The foregoing facts fall short of ratification. [9] In the first place, the authorities cited by appellant in support of his position specify that when a party does an act indicating his intention to ratify an agreement tainted with fraud, he must act with full knowledge of the facts constituting the fraud. (Schied v. Bodinson Mfg. Co., 79 Cal. App. 2d 134, 142 [179 P.2d 380].) The record reflects that the first intimation Bessie had of the fraud perpetrated by Stavros was received a short time before her brother wrote the letter. She had not then learned the facts which prompted her to file this action to set aside the judgment. [213 Cal. App. 2d 666]

[8b] Furthermore, the letter pertained only to the provisions of the property settlement agreement requiring support for the children. There was no provision in the agreement for alimony or support money for the wife. The home which the husband was to provide, like the child support payments, was primarily for the benefit of the children. The trial court was justified in looking upon the letter as an attempt to enforce an obligation to support the children, an obligation which rested on the father regardless of the contract.

Then, too, the trial court could have determined that the brother was acting as a brother and not as an attorney, in seeking support for the children. [10] This court will indulge every intendment and every inference in support of the finding of the trial court. (Berniker v. Berniker, 30 Cal. 2d 439, 444 [182 P.2d 557]; Richter v. Walker, 36 Cal. 2d 634 [226 P.2d 593].)

The foregoing discussion of ratification leads to the husband's argument that the wife failed to restore the consideration she had received under the terms of the contract, at the time she gave notice of rescission. [11] As heretofore noted, she had received some child support, but we do not find that she was under an obligation to return it as a condition precedent to rescission. As to the house, upon which the husband made a downpayment, clearly it was for the use and benefit of the children as much as for the wife. We find no merit in the husband's contention that the wife was required to deprive her children of a home in order to rescind the agreement insofar as it pertained to her community property interests.

The record reflects that the husband's failure to pay the amount he agreed caused the mother to use her earnings to support the children. The husband compounded the wrong of depriving the wife of her share of community property by only partially supporting his children. Thus he made it impossible for the wife to restore consideration. Certainly the fruits of the fraud cannot serve to shield the fraud itself. The Supreme Court said, in Locke Paddon v. Locke Paddon, 194 Cal. 73 [227 P. 715], at page 83:

"It would be manifestly unjust to require of the wife, as a prerequisite to maintaining an action to rescind a property settlement agreement on the ground of fraud, that she restore to the husband the moneys received by her under the agreement and used for living expenses and to which under the law [213 Cal. App. 2d 667] she would have been entitled to so receive and use notwithstanding the agreement [citation]." (See also Davis v. Davis, 49 Cal. App. 2d 239, 242 [121 P.2d 523]; Estate of McNutt, 36 Cal. App. 2d 542, 551 [98 P.2d 253].) Looking at the facts here in their totality, the wife's inability to tender anything to the husband at the time of giving notice of rescission, did not defeat her right to rescind the agreement.

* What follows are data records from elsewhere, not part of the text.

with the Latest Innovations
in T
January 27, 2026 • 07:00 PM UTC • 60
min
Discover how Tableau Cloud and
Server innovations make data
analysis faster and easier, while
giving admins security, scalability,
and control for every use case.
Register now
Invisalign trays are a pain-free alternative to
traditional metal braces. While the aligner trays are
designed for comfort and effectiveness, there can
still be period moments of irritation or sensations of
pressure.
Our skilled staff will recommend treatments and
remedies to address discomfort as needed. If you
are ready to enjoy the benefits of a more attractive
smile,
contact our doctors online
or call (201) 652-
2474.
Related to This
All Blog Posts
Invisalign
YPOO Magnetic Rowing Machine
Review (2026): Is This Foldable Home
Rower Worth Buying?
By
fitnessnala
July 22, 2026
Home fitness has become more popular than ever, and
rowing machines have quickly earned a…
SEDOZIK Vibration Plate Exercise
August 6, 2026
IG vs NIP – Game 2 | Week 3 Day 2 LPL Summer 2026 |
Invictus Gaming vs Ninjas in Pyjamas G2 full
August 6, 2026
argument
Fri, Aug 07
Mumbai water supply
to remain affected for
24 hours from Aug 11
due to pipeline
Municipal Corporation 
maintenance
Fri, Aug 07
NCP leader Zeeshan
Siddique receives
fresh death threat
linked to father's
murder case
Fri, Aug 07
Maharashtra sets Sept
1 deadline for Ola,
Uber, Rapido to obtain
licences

Appellant's contention that the original complaint improperly pleaded notice of rescission is answered by an amendment to the complaint, made with permission of the trial court. This cured any defect in the complaint, so that appellant was not entitled to judgment on the pleadings, as he now insists.

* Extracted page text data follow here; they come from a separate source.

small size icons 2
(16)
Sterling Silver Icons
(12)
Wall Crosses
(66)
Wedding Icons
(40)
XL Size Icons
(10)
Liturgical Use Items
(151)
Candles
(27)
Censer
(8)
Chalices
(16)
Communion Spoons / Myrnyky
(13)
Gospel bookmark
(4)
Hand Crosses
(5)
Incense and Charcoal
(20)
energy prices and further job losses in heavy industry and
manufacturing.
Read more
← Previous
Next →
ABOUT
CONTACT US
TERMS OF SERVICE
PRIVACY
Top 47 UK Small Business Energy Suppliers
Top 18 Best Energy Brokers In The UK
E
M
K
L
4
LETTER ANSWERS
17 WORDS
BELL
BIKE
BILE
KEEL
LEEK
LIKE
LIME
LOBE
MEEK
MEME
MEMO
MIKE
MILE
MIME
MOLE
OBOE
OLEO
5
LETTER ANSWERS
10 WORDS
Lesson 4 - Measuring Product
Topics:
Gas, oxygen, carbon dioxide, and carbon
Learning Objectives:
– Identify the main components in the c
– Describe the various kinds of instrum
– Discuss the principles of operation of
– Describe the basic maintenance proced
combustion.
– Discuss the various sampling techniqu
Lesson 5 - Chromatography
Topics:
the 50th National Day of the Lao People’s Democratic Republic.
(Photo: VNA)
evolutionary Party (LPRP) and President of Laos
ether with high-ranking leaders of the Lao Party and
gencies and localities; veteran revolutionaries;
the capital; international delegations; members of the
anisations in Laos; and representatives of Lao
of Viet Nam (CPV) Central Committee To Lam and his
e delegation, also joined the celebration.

[12] Finally, appellant asserts that it was error to deny his motion for judgment on the pleadings, based upon the wife's allegation that the true value of the community property was well in excess of $195,000, while her proof at trial indicated a net value of $118,871. This discrepancy, argues the husband, constitutes a failure of proof. Scant attention need be given this argument because the gist of the action is the husband's fraudulent misrepresentation of the nature and value of the community property. Since he represented to the wife that the property had no net value, it is immaterial whether it was actually worth $195,000 or $118,871. As to either amount, the misrepresentation is patent. Additionally, no findings were made as to property values. The trial court was content to simply find that there was fraudulent misrepresentation as to value, taking the position that a determination of the true nature and value of the community property, a division of the same, and damages, were not issues before the court.

The judgment is affirmed.

Conley, P. J. and Brown, (R. M.), J., concurred.